Please write out the listing exactly, leaving each picture out.
--- --- ---
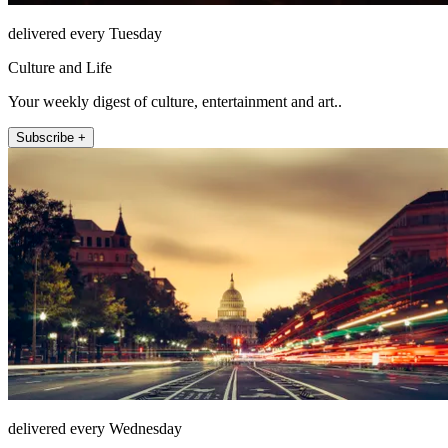
delivered every Tuesday
Culture and Life
Your weekly digest of culture, entertainment and art..
Subscribe +
delivered every Wednesday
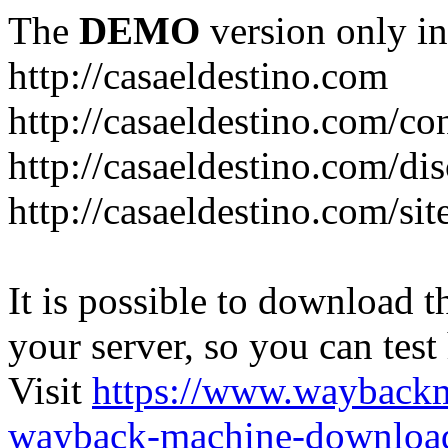
The
DEMO
version only in
http://casaeldestino.com
http://casaeldestino.com/co
http://casaeldestino.com/di
http://casaeldestino.com/si
It is possible to download th
your server, so you can test
Visit
https://www.wayback
wayback-machine-download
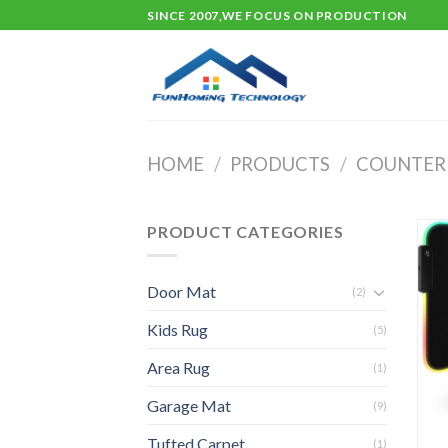
Skip
SINCE 2007,WE FOCUS ON PRODUCTION
to
content
HOME
/
PRODUCTS
/
COUNTER
PRODUCT CATEGORIES
Door Mat
(2)
Kids Rug
(5)
Area Rug
(1)
Garage Mat
(9)
Tufted Carpet
(1)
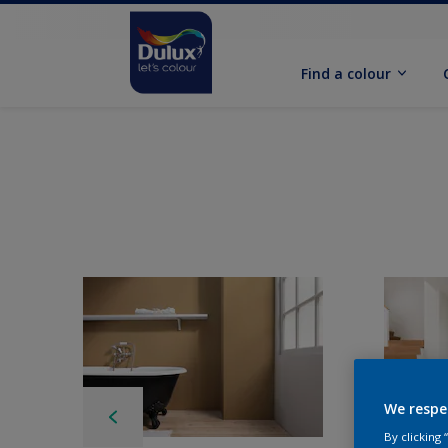
Find a colour
We respe
By clicking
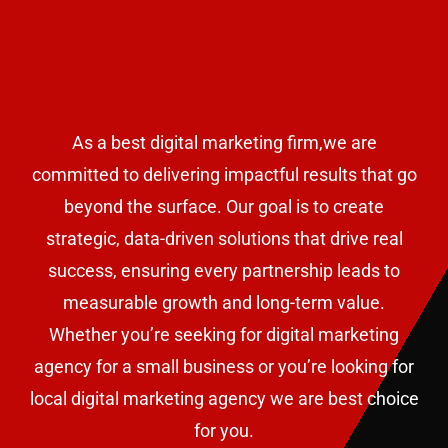
As a best digital marketing firm,we are
committed to delivering impactful results that go
beyond the surface. Our goal is to create
strategic, data-driven solutions that drive real
success, ensuring every partnership leads to
measurable growth and long-term value.
W
hether you’re seeking for digital marketing
agency for a small business or
you’re looking for
local digital marketing agency we are best choice
for you.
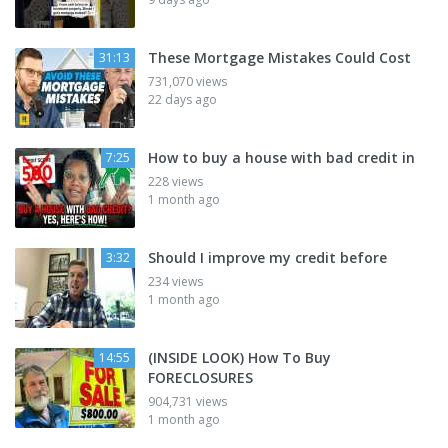
These Mortgage Mistakes Could Cost
31:13
731,070 views
22 days ago
How to buy a house with bad credit in
7:25
228 views
1 month ago
Should I improve my credit before
3:32
234 views
1 month ago
(INSIDE LOOK) How To Buy
14:55
FORECLOSURES
904,731 views
1 month ago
--- --- ---
§ REPLY TO THE EXERCISE:
delivered every Tuesday
Culture and Life
Your weekly digest of culture, entertainment and art..
Subscribe +
delivered every Wednesday
The
DEMO
version only in
http://casaeldestino.com
http://casaeldestino.com/co
http://casaeldestino.com/di
http://casaeldestino.com/si
It is possible to download th
your server, so you can test
Visit
https://www.wayback
wayback-machine-download
Skip
SINCE 2007,WE FOCUS ON PRODUCTION
to
content
HOME
/
PRODUCTS
/
COUNTER
PRODUCT CATEGORIES
Door Mat
(2)
Kids Rug
(5)
Area Rug
(1)
Garage Mat
(9)
Tufted Carpet
(1)
Find a colour
We respe
By clicking
As a best digital marketing firm,we are
committed to delivering impactful results that go
beyond the surface. Our goal is to create
strategic, data-driven solutions that drive real
success, ensuring every partnership leads to
measurable growth and long-term value.
W
hether you’re seeking for digital marketing
agency for a small business or
you’re looking for
local digital marketing agency we are best choice
for you.
These Mortgage Mistakes Could Cost
31:13
731,070 views
22 days ago
How to buy a house with bad credit in
7:25
228 views
1 month ago
Should I improve my credit before
3:32
234 views
1 month ago
(INSIDE LOOK) How To Buy
14:55
FORECLOSURES
904,731 views
1 month ago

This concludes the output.